O vazamento da operação na imprensa antes do fato relevante na sexta foi interpretado por esses representantes como uma tentativa de tratar o acordo como fato consumado. Para esses representantes de bancos, haverá pressões de todos os lados e até mesmo tentativa de integrantes de aliados do presidente Luiz Inácio Lula de imputar o problema ao ex-presidente do BC, Roberto Campos Neto.

Aliado de Lula, o presidente da ABDI (Agência Brasileira de Desenvolvimento Industrial), Ricardo Capelli, publicou na rede X (antigo Twiiter) que o BC teria estudos sobre problemas no Master. “Está em curso um dos maiores escândalos do país”, escreveu Capelli, que foi braço direito do ministro do STF (Supremo Tribunal Federal) Flávio Dino, quando ele ainda estava no Ministério da Justiça. Capelli tem planos de se candidatar ao cargo de governador do DF nas próximas eleições.

À reportagem o governador do DF, Ibaneis Rocha, disse que não mistura política com questões técnicas do banco. Ele criticou Capelli e a oposição ao seu governo. “Quase quebraram o BRB na gestão deles. Recebemos a chave da Polícia Federal na época do Rodrigo Rollemberg [ex-govenador do DF e secretário de Economia Verde do governo Lula]. Isso o Capelli não fala.”
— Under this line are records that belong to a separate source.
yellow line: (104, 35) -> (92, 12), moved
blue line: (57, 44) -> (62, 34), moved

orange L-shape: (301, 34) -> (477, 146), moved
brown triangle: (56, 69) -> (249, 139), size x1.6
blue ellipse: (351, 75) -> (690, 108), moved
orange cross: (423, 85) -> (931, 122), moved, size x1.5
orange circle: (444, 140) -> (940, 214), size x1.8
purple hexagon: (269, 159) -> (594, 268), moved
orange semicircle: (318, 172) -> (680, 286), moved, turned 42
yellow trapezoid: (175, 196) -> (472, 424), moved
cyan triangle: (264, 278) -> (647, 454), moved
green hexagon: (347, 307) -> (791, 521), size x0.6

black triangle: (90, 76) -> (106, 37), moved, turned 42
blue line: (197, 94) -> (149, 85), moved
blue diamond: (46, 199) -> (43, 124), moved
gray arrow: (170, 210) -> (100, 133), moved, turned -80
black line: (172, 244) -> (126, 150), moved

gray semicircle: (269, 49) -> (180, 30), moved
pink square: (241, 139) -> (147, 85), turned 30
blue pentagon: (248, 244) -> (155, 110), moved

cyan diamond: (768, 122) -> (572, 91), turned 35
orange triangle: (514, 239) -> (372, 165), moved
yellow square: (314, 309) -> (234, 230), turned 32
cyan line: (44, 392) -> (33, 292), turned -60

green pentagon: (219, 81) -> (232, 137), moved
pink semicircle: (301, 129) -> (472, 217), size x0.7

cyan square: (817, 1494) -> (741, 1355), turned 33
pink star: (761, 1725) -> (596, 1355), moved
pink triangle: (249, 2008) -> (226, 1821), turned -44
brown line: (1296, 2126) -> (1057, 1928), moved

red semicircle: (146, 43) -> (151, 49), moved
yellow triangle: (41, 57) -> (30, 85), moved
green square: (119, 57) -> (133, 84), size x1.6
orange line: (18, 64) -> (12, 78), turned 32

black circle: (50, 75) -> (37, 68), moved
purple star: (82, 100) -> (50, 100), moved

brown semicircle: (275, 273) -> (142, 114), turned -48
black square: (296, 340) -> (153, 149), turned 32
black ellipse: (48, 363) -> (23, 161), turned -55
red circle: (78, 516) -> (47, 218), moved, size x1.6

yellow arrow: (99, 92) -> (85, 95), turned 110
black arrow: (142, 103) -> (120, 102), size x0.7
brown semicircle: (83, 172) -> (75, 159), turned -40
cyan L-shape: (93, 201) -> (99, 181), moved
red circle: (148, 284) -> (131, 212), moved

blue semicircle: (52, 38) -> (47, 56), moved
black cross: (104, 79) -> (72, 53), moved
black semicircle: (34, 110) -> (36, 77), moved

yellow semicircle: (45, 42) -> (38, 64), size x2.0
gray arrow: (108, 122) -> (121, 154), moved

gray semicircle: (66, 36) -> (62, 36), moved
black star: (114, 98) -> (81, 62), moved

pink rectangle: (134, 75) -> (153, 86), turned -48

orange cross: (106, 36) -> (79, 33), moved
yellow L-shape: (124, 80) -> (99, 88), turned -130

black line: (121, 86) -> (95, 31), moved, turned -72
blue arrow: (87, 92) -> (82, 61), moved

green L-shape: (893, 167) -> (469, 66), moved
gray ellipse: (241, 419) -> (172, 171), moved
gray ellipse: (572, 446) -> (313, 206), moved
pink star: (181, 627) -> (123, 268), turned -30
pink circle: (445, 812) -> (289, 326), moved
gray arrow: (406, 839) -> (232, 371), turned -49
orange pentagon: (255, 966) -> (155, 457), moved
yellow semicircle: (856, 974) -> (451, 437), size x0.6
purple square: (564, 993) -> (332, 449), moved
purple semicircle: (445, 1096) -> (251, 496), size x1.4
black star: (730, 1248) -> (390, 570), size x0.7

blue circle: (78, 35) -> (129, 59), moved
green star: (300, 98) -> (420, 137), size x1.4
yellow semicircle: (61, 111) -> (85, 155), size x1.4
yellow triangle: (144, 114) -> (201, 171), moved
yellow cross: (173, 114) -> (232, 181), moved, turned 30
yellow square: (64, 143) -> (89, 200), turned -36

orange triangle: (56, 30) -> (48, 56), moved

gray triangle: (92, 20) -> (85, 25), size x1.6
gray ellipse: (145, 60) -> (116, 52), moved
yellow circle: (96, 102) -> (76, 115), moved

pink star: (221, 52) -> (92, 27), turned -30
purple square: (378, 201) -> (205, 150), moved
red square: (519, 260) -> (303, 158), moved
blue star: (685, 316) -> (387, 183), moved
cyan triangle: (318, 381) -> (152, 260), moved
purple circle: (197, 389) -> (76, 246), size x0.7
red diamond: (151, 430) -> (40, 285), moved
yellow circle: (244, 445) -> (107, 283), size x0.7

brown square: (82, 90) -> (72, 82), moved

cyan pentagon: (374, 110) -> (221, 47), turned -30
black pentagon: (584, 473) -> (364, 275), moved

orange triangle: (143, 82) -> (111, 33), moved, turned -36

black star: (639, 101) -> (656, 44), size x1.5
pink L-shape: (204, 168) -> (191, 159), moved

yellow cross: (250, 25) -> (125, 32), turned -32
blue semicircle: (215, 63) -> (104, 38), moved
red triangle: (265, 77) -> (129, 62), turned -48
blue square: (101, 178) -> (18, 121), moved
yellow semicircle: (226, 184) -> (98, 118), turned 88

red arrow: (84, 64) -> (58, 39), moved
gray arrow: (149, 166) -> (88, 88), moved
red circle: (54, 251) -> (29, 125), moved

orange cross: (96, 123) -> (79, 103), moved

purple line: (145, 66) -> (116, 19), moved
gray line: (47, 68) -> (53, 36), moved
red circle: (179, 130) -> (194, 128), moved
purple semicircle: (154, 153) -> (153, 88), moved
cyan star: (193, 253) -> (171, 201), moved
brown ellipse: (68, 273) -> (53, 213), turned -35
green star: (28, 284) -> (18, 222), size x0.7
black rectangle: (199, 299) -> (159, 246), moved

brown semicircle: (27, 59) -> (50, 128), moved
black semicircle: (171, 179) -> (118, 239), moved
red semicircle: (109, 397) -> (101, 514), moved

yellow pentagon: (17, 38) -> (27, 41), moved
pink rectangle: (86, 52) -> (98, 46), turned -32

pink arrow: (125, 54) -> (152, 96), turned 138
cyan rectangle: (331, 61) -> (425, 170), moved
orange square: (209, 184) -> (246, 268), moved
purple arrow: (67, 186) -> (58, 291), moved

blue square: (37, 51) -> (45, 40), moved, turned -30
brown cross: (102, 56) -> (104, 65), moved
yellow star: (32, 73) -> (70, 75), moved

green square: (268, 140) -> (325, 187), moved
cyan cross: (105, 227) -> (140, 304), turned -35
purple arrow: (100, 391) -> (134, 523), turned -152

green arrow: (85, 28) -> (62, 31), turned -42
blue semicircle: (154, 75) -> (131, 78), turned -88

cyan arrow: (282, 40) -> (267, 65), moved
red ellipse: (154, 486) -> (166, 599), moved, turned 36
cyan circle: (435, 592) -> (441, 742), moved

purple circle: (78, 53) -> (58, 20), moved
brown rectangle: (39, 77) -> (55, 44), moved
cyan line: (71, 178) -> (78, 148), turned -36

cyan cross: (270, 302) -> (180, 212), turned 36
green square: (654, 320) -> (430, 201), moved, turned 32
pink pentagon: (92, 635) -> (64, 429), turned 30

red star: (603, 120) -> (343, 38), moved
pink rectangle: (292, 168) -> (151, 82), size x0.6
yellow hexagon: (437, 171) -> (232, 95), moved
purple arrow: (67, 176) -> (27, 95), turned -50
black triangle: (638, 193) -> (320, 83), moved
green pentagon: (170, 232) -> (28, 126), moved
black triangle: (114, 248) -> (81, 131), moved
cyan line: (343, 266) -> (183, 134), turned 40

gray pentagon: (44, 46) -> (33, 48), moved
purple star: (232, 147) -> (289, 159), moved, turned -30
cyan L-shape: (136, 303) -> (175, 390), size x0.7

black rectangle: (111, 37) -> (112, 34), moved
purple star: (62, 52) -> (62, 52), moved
Procurado, Vorcaro não falou com a reportagem. Ele é próximo do senador Ciro Nogueira (PP-PI), presidente do PP e ex-ministro da Casa Civil de Jair Bolsonaro (PL). No ano passado, Nogueira aproveitou as discussões em torno da PEC que dá autonomia financeira ao Banco Central e apresentou uma emenda para aumentar o valor de cobertura do FGC de R$ 250 mil para R$ 1 milhão.

Já o presidente do BRB chegou ao comando do banco no segundo ano do governo Ibaneis Rocha (MDB), em janeiro de 2020, e deu início a uma gestão considerada agressiva dentro e fora do DF.

A compra do Banco Master também acendeu o alerta entre funcionários da Caixa Econômica Federal. Servidor de carreira da Caixa, Paulo Henrique Costa ocupou diversas posições no banco e foi vice-presidente de Clientes, Negócios e Transformação Digital antes do convite de Ibaneis para o BRB.

Funcionários do BRB ouvidos pela reportagem foram pegos de surpresa pelo anúncio. Segundo relatos, Paulo Henrique Costa reuniu gestores na sexta após a divulgação do fato relevante ao mercado. Uma live com os demais funcionários está prevista para esta segunda (31).